**Problem details**
Search term "button": copy each line of the data containing it.

**Given data**

··········

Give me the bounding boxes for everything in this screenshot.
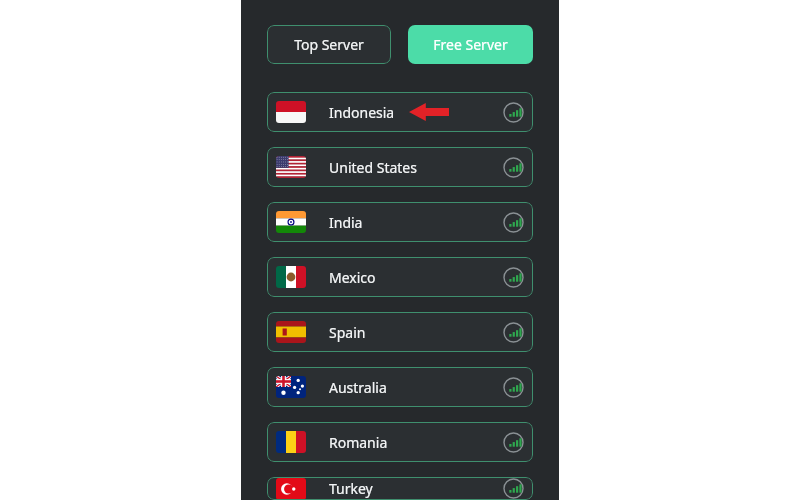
staticText: Australia bbox=[329, 378, 387, 397]
button[interactable]: Top Server bbox=[267, 25, 391, 64]
staticText: Spain bbox=[329, 323, 366, 342]
button[interactable]: India bbox=[267, 202, 533, 242]
button[interactable]: United States bbox=[267, 147, 533, 187]
other: Signal strength bbox=[503, 478, 524, 499]
staticText: United States bbox=[329, 158, 417, 177]
other: Signal strength bbox=[503, 102, 524, 123]
other: Signal strength bbox=[503, 212, 524, 233]
button[interactable]: Australia bbox=[267, 367, 533, 407]
button[interactable]: Indonesia bbox=[267, 92, 533, 132]
button[interactable]: Turkey bbox=[267, 477, 533, 500]
staticText: Top Server bbox=[294, 35, 364, 54]
other: Signal strength bbox=[503, 267, 524, 288]
staticText: Free Server bbox=[433, 35, 508, 54]
button[interactable]: Spain bbox=[267, 312, 533, 352]
staticText: Turkey bbox=[329, 479, 373, 498]
staticText: Mexico bbox=[329, 268, 376, 287]
button[interactable]: Free Server bbox=[408, 25, 533, 64]
button[interactable]: Mexico bbox=[267, 257, 533, 297]
other: Signal strength bbox=[503, 157, 524, 178]
staticText: Romania bbox=[329, 433, 388, 452]
other: Signal strength bbox=[503, 432, 524, 453]
other: Signal strength bbox=[503, 322, 524, 343]
staticText: Indonesia bbox=[329, 103, 395, 122]
staticText: India bbox=[329, 213, 363, 232]
button[interactable]: Romania bbox=[267, 422, 533, 462]
other: Signal strength bbox=[503, 377, 524, 398]
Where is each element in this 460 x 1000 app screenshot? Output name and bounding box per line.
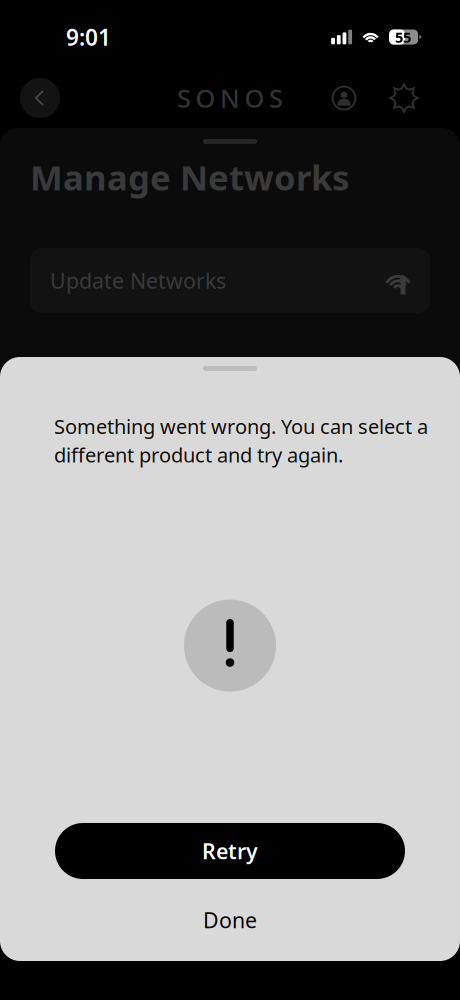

··········

**Answer space**
button[interactable]: Top Server bbox=[267, 25, 391, 64]
button[interactable]: India bbox=[267, 202, 533, 242]
button[interactable]: United States bbox=[267, 147, 533, 187]
button[interactable]: Australia bbox=[267, 367, 533, 407]
button[interactable]: Indonesia bbox=[267, 92, 533, 132]
button[interactable]: Turkey bbox=[267, 477, 533, 500]
button[interactable]: Spain bbox=[267, 312, 533, 352]
button[interactable]: Free Server bbox=[408, 25, 533, 64]
button[interactable]: Mexico bbox=[267, 257, 533, 297]
button[interactable]: Romania bbox=[267, 422, 533, 462]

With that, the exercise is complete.